I also feel bad for his wife, who must have comforted him in his grief and loved him enough to really get him to want a life with her.
It seems like a huge mess now, and I feel sorry for everyone's pain. I especially feel bad for him and what he must have gone through during those 6 months. Everyone here knows how hard it is when a loved one goes "no contact", it feels like abandonment and betrayal all at the same time.
Just wondering - how did you expect him to handle that 6 months? Did you think he would be OK with it? Did you give him any indication ahead of time that you might be out of touch for awhile? (That would help).
I have no advice to give for the present situation, except I wish the best for all of you, somehow...

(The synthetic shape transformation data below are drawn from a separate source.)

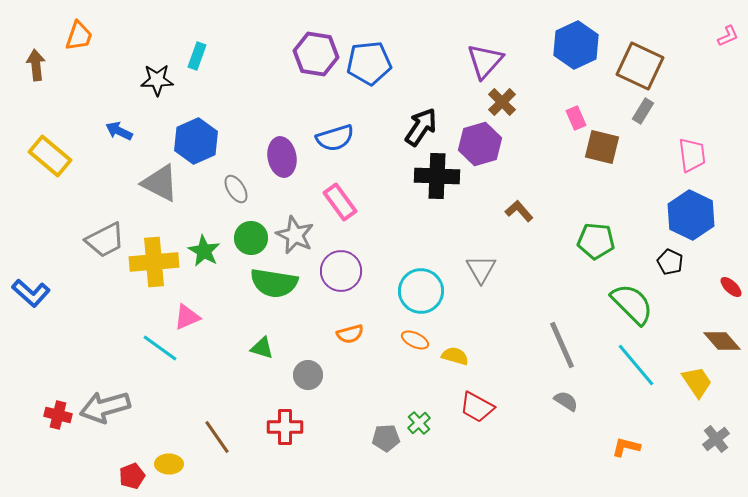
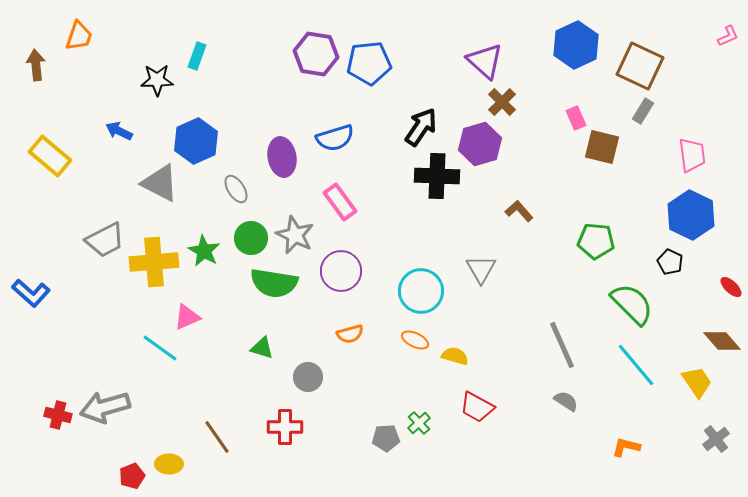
purple triangle at (485, 61): rotated 30 degrees counterclockwise
gray circle at (308, 375): moved 2 px down
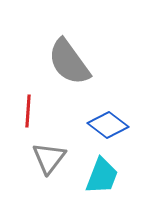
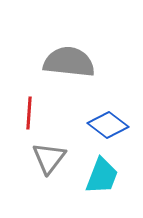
gray semicircle: rotated 132 degrees clockwise
red line: moved 1 px right, 2 px down
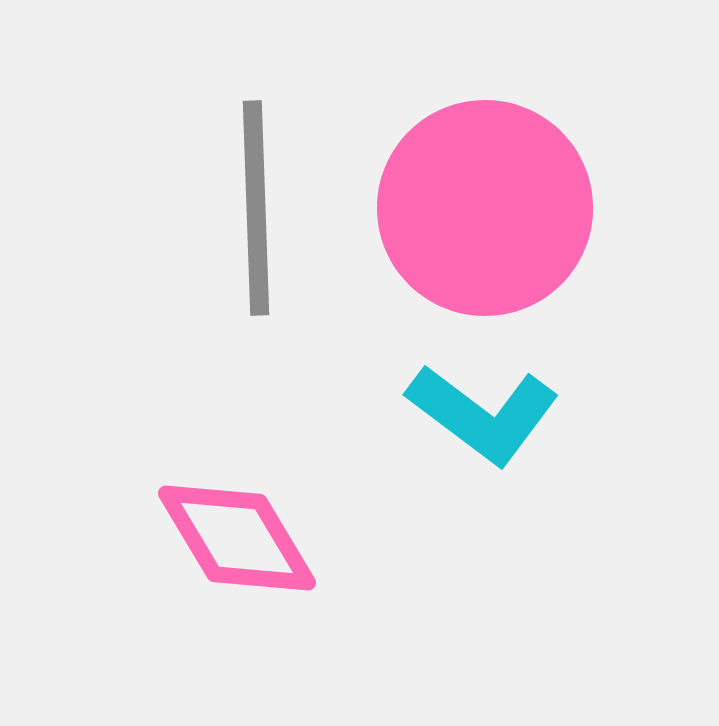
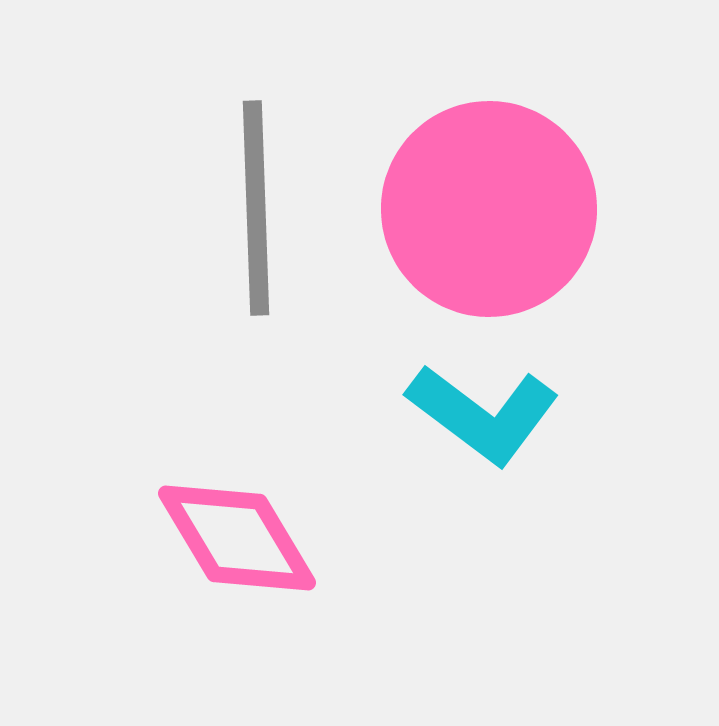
pink circle: moved 4 px right, 1 px down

You've got a lot of choices. I
Hi Lexi,
First, thank you for the response. You are soooo very right! I wish now (and have many times over in the past 4 years) that I had not made the decision to surprise him with the divorce. He and I have talked about how things would have been so much different had I just told him. He thought it was sweet of me to want to surprise him with something so huge, but at the same time, it should have never been a 6 month surprise. He said he could have understood a week, maybe even 2, but no longer. At the time, I thought I was doing what was right by keeping him out of it. I felt that my H at the time would be watching my every move, (and he was, I had to get a restraining order), and as abusive as my H was, I didn't want him to find out about my AP and hurt him. I also didn't want my AP to ever believe that he was the main reason for my divorce, and that because of him, my daughter would be from a broken home. My AP always wanted my divorce to be something that happened because my H and I could not make it, regardless of if my AP was there or not. Also, I didn't want to tell my AP that I was leaving my H only to find myself back in the house with my H. I needed to make sure I could leave and stay gone. So many factors came into play back then, and regardless of what I thought was the right and best way to handle it, it ended up being wrong.